Then, launch Spyder via the start menu shortcut on Windows, or from Anaconda Navigator on Linux or Mac.
Open the Workshop in Spyder as a project by clicking Open Project
in the Project
menu, and navigating to the Spyder-Workshop
directory.
Finally, open the file workshop.py
by double-clicking it in the Project Explorer
pane on the left of the Spyder main window.
The first thing we need to do before starting our work is import the libraries necessary for our analysis, and load the data in a way that it is easy to explore.
- Import the libraries Matplotlib and Pandas:
import matplotlib.pyplot as plt
import pandas as pd
- Load the data from the CSV file to a Pandas DataFrame:
weather_data = pd.read_csv('data/weatherHistory.csv')
Now that we have our data and libraries ready, let's start by taking a look at the data that we have.
-
Open the
weather_data
variable in the Variable Explorer pane by double-clicking its name. The Variable Explorer is located in the top-right of the Spyder main window; you may need to click its tab to make it visible. -
Verify that the
Size
ofweather_data
in the Variable Explorer corresponds to the result oflen(weather_data)
in the IPython Console.
len(weather_data)
- Print the first three rows of the DataFrame to the IPython Console:
weather_data.head(3)
- Now, try printing the last three rows of the DataFrame.
A useful tool for exploring the data that we are going to work with is plotting it. This is easy to do using the pandas library, which we imported previously.
The first thing we want to do before plotting our data is ordering the rows according to the date. Use the Variable Explorer to verify that our data is not ordered by default.
- Parse the date and create a new DataFrame with our data ordered by it:
weather_data['Formatted Date'] = pd.to_datetime(
weather_data['Formatted Date'].str[:-6])
weather_data_ordered = weather_data.sort_values(by='Formatted Date')
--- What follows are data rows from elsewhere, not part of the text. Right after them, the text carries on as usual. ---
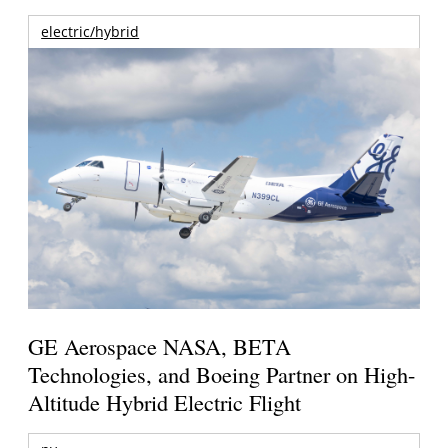
electric/hybrid
GE Aerospace NASA, BETA
Technologies, and Boeing Partner on High-
Altitude Hybrid Electric Flight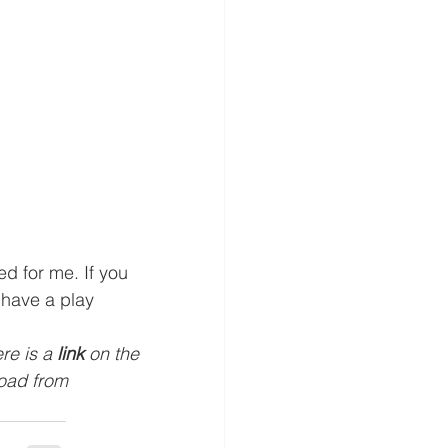
ed for me. If you 
 have a play 
ere is a 
link
 on the 
load from 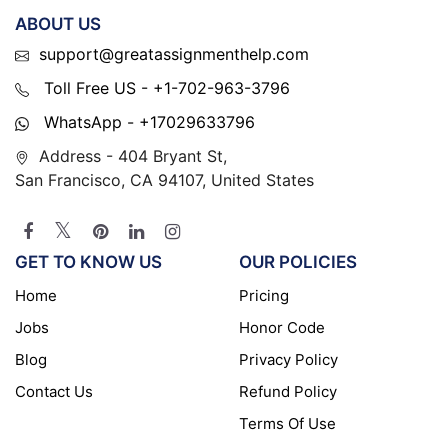
ABOUT US
support@greatassignmenthelp.com
Toll Free US - +1-702-963-3796
WhatsApp - +17029633796
Address - 404 Bryant St,
San Francisco, CA 94107, United States
GET TO KNOW US
OUR POLICIES
Home
Pricing
Jobs
Honor Code
Blog
Privacy Policy
Contact Us
Refund Policy
Terms Of Use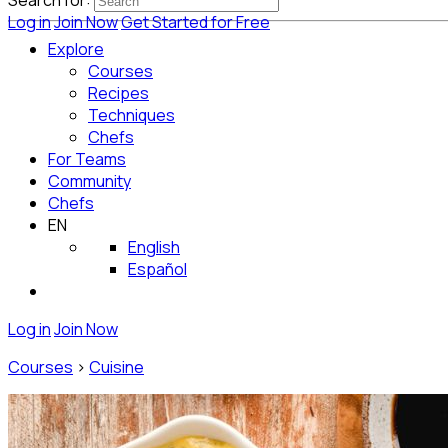
Search for:
Log in
Join Now
Get Started for Free
Explore
Courses
Recipes
Techniques
Chefs
For Teams
Community
Chefs
EN
English
Español
Log in
Join Now
Courses
>
Cuisine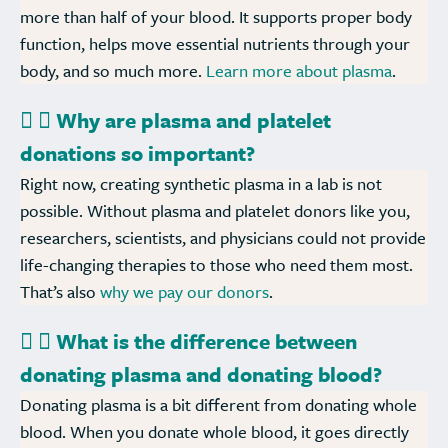
more than half of your blood. It supports proper body
function, helps move essential nutrients through your
body, and so much more.
Learn more about plasma
.
Why are plasma and platelet
donations so important?
Right now, creating synthetic plasma in a lab is not
possible. Without plasma and platelet donors like you,
researchers, scientists, and physicians could not provide
life-changing therapies to those who need them most.
That’s also
why we pay our donors
.
What is the difference between
donating plasma and donating blood?
Donating plasma is a bit different from donating whole
blood. When you donate whole blood, it goes directly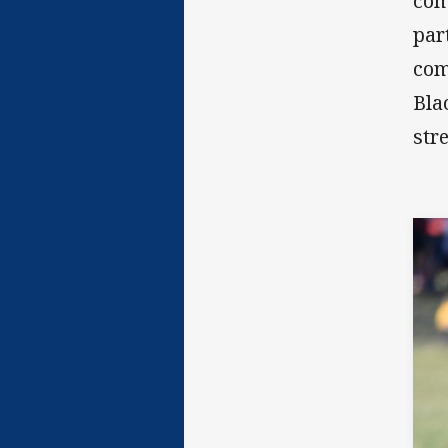
com
par
com
Bla
str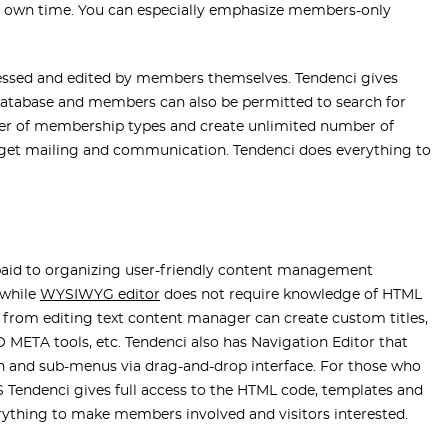
own time. You can especially emphasize members-only
essed and edited by members themselves. Tendenci gives
atabase and members can also be permitted to search for
er of membership types and create unlimited number of
rget mailing and communication. Tendenci does everything to
n paid to organizing user-friendly content management
 while
WYSIWYG editor
does not require knowledge of HTML
t from editing text content manager can create custom titles,
 META tools, etc. Tendenci also has Navigation Editor that
ion and sub-menus via drag-and-drop interface. For those who
Tendenci gives full access to the HTML code, templates and
erything to make members involved and visitors interested.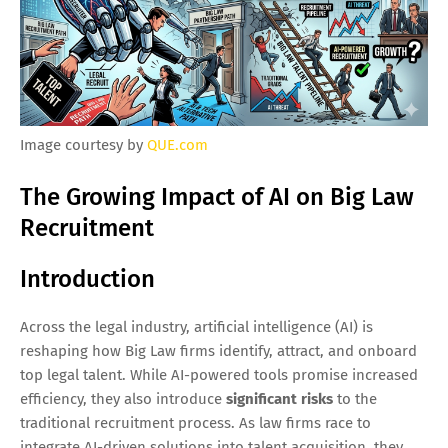
Image courtesy by
QUE.com
The Growing Impact of AI on Big Law
Recruitment
Introduction
Across the legal industry, artificial intelligence (AI) is
reshaping how Big Law firms identify, attract, and onboard
top legal talent. While AI-powered tools promise increased
efficiency, they also introduce
significant risks
to the
traditional recruitment process. As law firms race to
integrate AI-driven solutions into talent acquisition, they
- In the Variable Explorer, right-click the old DataFrame
weather_data
to pop out the context menu and selectRemove
to delete it. Now, we are going to work with our new variableweather_data_ordered
.
Notice in the Variable Explorer that the DataFrame's index (the Index
column on the left) is not in the order of the date.
Reset the index so its order matches that of Formatted Date
:
weather_data_ordered.reset_index(drop=True)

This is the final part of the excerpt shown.